- Task prompt -
Wherever a line holds the word "posizioni", copy that line from the data.

'''

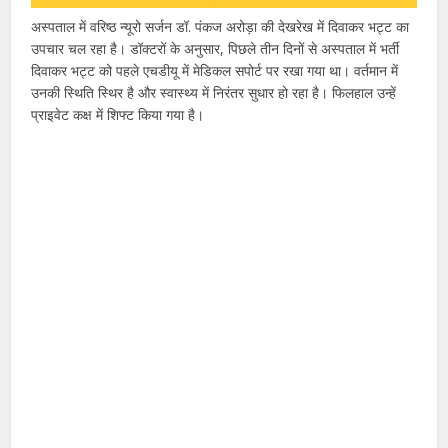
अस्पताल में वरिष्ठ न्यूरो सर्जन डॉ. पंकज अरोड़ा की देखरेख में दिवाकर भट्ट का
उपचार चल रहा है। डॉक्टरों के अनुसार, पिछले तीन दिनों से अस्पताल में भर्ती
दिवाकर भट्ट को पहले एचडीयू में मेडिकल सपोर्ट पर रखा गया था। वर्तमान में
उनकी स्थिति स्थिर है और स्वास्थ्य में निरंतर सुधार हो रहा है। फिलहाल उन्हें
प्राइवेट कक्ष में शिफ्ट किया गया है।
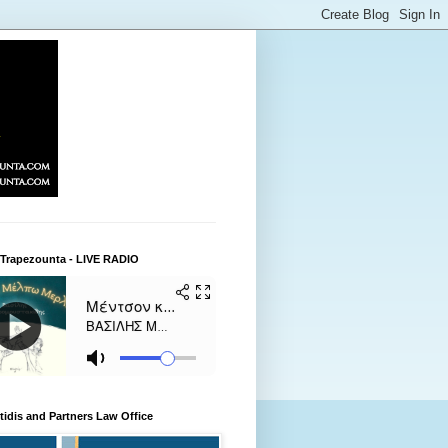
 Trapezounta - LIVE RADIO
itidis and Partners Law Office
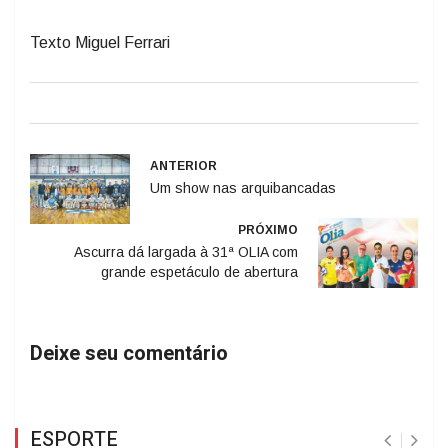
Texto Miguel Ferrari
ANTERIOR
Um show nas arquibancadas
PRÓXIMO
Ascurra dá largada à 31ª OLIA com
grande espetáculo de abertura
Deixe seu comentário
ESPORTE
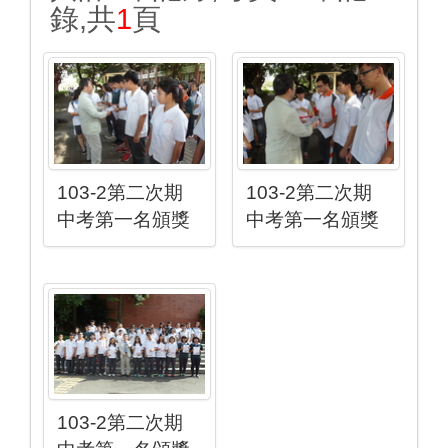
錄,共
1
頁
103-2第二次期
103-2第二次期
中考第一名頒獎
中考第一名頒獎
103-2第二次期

'''
'''

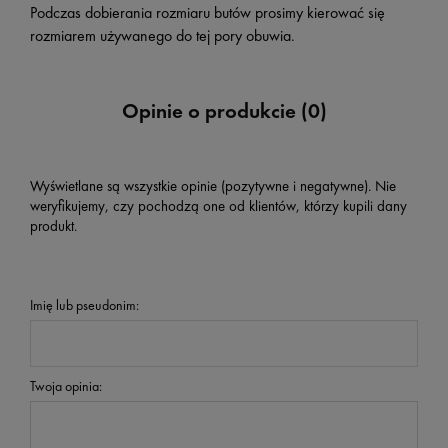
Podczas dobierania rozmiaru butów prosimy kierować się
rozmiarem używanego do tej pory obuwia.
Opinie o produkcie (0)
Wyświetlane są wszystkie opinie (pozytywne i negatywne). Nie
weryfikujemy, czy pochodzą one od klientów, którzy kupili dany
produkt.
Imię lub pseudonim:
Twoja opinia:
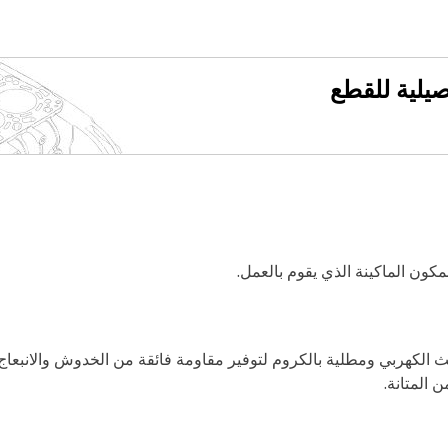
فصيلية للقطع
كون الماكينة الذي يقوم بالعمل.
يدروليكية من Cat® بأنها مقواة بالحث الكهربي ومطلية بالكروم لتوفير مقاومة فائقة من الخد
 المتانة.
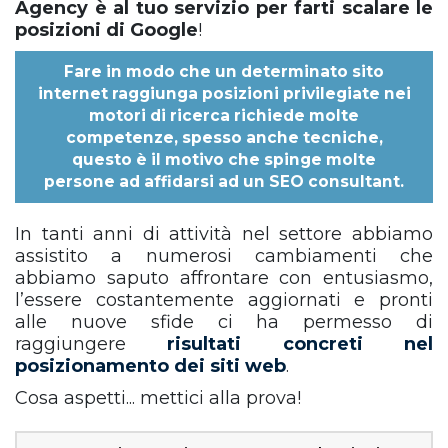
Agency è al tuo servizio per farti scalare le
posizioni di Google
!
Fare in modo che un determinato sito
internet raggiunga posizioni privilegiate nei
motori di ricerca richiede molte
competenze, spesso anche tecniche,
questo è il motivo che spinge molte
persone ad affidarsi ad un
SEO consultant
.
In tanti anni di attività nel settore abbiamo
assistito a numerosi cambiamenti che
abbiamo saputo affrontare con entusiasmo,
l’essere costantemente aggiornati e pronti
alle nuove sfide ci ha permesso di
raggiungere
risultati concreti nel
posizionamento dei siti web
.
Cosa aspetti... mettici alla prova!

'''

- Your solution -
posizioni di Google
internet raggiunga posizioni privilegiate nei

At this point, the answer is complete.